Na volta 2, Capelli, o sétimo, começou a ter problemas com o motor Judd e caiu para o fim do pelotão. Na mesma passagem, Prost aproveitou-se da potência do propulsor Honda para superar Gugelmin. Dessa forma, prosseguiu na oitava posição. E ali permaneceu até a volta 23, quando Alessandro Nannini (Benetton), com problemas de superaquecimento, se viu obrigado a deixar a corrida. Com isso, Mauricio assumiu o sétimo lugar. Porém, de acordo com a edição de 8 de agosto de 1988 da Folha de S. Paulo, naquele momento, o brasileiro já sofria com problemas de embreagem. Também já estava sem a solução hidratante, que os pilotos costumam beber durante a corrida.
As dificuldades não tiraram o ânimo de Gugelmin. Pelo contrário. Na volta 39, Nigel Mansell (Williams) foi aos boxes, retornando à pista logo atrás do brasileiro. Assim, o estreante ingressava na zona de pontuação da corrida. Cinco voltas depois, após muita luta, Nigel superou Mauricio, derrubando o piloto da March para a sétima colocação. Na volta 49, com a parada de Riccardo Patrese (Williams), o catarinense recuperou o sexto lugar. Naquele momento, Mansell já andava no limite físico. Com febre, em decorrência de ter contraído sarampo do filho, o inglês sucumbia ao calor. Aos poucos, os tempos do britânico despencaram. O brasileiro da March se aproveitou disso para colar no inglês da Williams.
Na volta 59, Gugelmin deu o troco em Mansell, assumindo a quinta posição. Na passagem seguinte, Nigel foi aos boxes. Na volta 61, o inglês da Williams entregou os pontos – extremamente cansado, abandonou a corrida. A partir daí, Mauricio precisou administrar os ímpetos de Patrese. Apesar de, segundo matéria da Folha de S. Paulo à época, “controlar as trocas de marcha ‘no ouvido’ – sem usar a embreagem”, o brasileiro carregou seu March até a bandeira quadriculada.
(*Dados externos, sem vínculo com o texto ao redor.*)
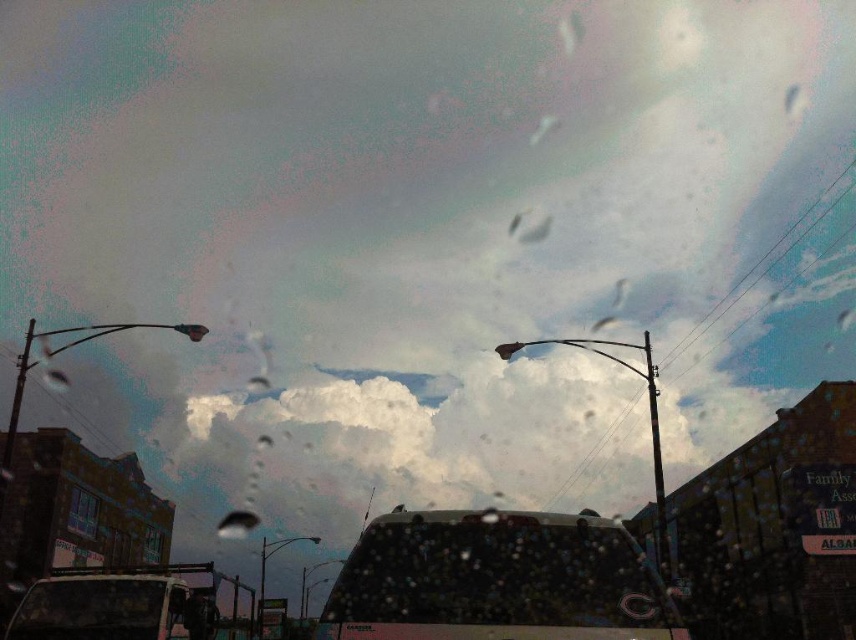 Question: Does dark matte car at center appear on the left side of matte black van at lower left?

Choices:
 (A) yes
 (B) no

Answer: (B)

Question: Which object appears closest to the camera in this image?

Choices:
 (A) matte black van at lower left
 (B) dark matte car at center

Answer: (B)

Question: Which point is closer to the camera?

Choices:
 (A) matte black van at lower left
 (B) dark matte car at center

Answer: (B)

Question: Is dark matte car at center positioned behind matte black van at lower left?

Choices:
 (A) yes
 (B) no

Answer: (B)

Question: Which of the following is the farthest from the observer?

Choices:
 (A) (37, 611)
 (B) (394, 589)

Answer: (A)

Question: Does dark matte car at center come in front of matte black van at lower left?

Choices:
 (A) no
 (B) yes

Answer: (B) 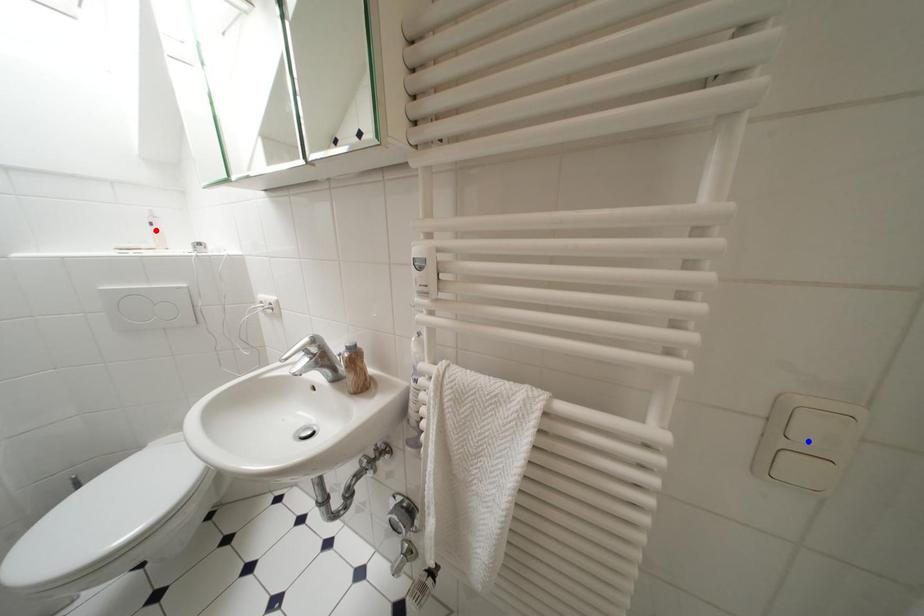 Question: In the image, two points are highlighted. Which point is nearer to the camera? Reply with the corresponding letter.

Choices:
 (A) blue point
 (B) red point

Answer: (A) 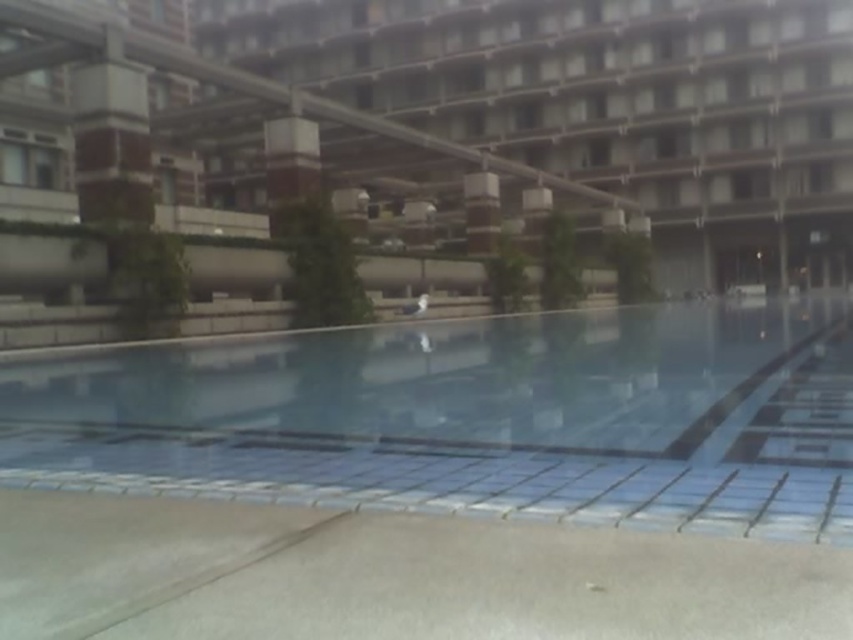 Is clear glass pool at center bigger than concrete building at center?

Incorrect, clear glass pool at center is not larger than concrete building at center.

Is point (306, 371) positioned behind point (753, 13)?

No, it is in front of (753, 13).

Does point (241, 364) lie in front of point (483, 234)?

Yes, it is in front of point (483, 234).

At what (x,y) coordinates should I click in order to perform the action: click on clear glass pool at center. Please return your answer as a coordinate pair (x, y). Looking at the image, I should click on (471, 419). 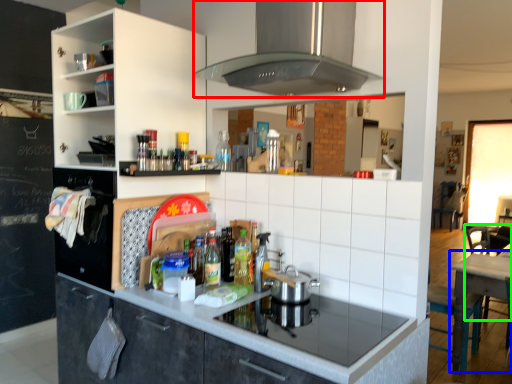 Question: Based on their relative distances, which object is farther from home appliance (highlighted by a red box)? Choose from table (highlighted by a blue box) and chair (highlighted by a green box).

Choices:
 (A) table
 (B) chair

Answer: (B)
A vitória ficou com Senna, após triunfar num eletrizante duelo contra Prost – que ficou em segundo. Thierry Boutsen (Benetton) completou o pódio, seguido por Berger, Gugelmin e Patrese.
Por conta da excelência da disputa entre Ayrton e Alain, os demais foram relegados à segundo plano. Poucos deram atenção à luta de Mauricio, que chegou aos boxes desidratado, tendo perdido mais de 2 quilos durante a corrida. Mais magro, contudo, com 2 pontos na tabela de classificação. Mesmo diante de todos os obstáculos, Gugelmin superou as provações de Hungaroring.